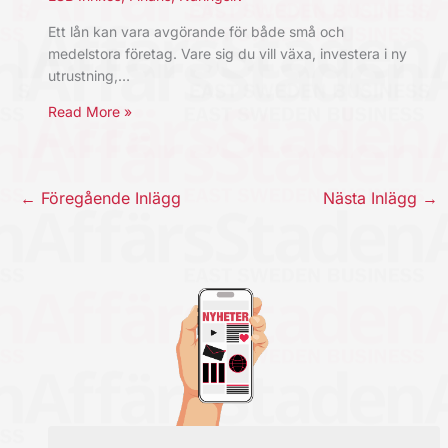
Ett lån kan vara avgörande för både små och
medelstora företag. Vare sig du vill växa, investera i ny
utrustning,…
Read More »
←
Föregående Inlägg
Nästa Inlägg
→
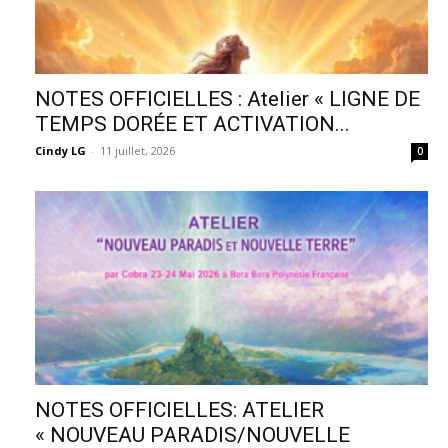
NOTES OFFICIELLES : Atelier « LIGNE DE
TEMPS DORÉE ET ACTIVATION...
Cindy LG
-
11 juillet, 2026
0
NOTES OFFICIELLES: ATELIER
« NOUVEAU PARADIS/NOUVELLE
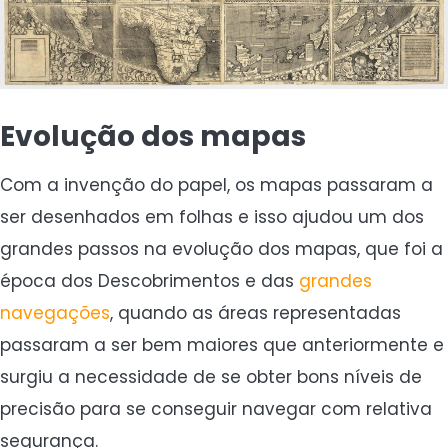
Evolução dos mapas
Com a invenção do papel, os mapas passaram a
ser desenhados em folhas e isso ajudou um dos
grandes passos na evolução dos mapas, que foi a
época dos Descobrimentos e das
grandes
navegações
, quando as áreas representadas
passaram a ser bem maiores que anteriormente e
surgiu a necessidade de se obter bons níveis de
precisão para se conseguir navegar com relativa
segurança.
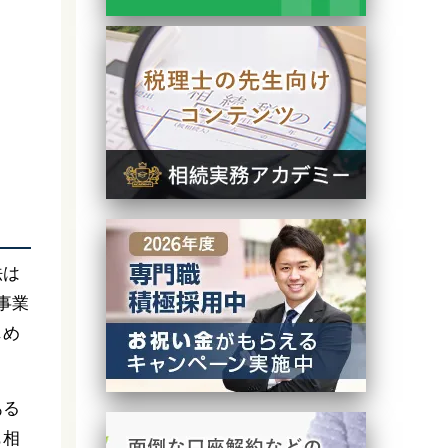
法は
事業
じめ
ある
も相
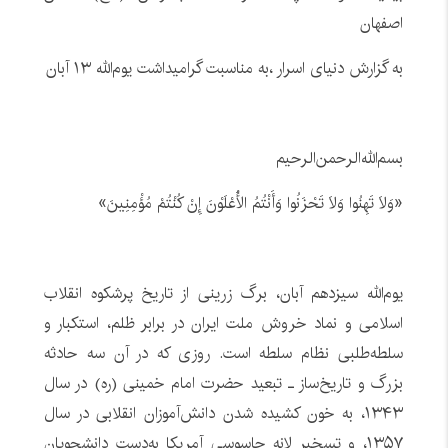
اصفهان
به گزارش دنیای اسرار ،به مناسبت گرامیداشت یوم‌الله ۱۳ آبان
بسم‌الله‌الرحمن‌الرحیم
«وَلَا تَهِنُوا وَلَا تَحْزَنُوا وَأَنْتُمُ الْأَعْلَوْنَ إِنْ كُنْتُمْ مُؤْمِنِينَ»
یوم‌الله سیزدهم آبان، برگ زرینی از تاریخ پرشکوه انقلاب
اسلامی و نماد خروش ملت ایران در برابر ظلم، استکبار و
سلطه‌طلبی نظام سلطه است. روزی که در آن سه حادثه
بزرگ و تاریخ‌ساز ـ تبعید حضرت امام خمینی (ره) در سال
۱۳۴۳، به خون کشیده شدن دانش‌آموزان انقلابی در سال
۱۳۵۷، و تسخیر لانه جاسوسی آمریکا به‌دست دانشجویان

========================================================================

:: WHAT IS NEEDED ::
When a line of the records has the word "passaram", pick it out and copy it.

:: SOLUTION FOR THIS PROBLEM ::
Com a invenção do papel, os mapas passaram a
passaram a ser bem maiores que anteriormente e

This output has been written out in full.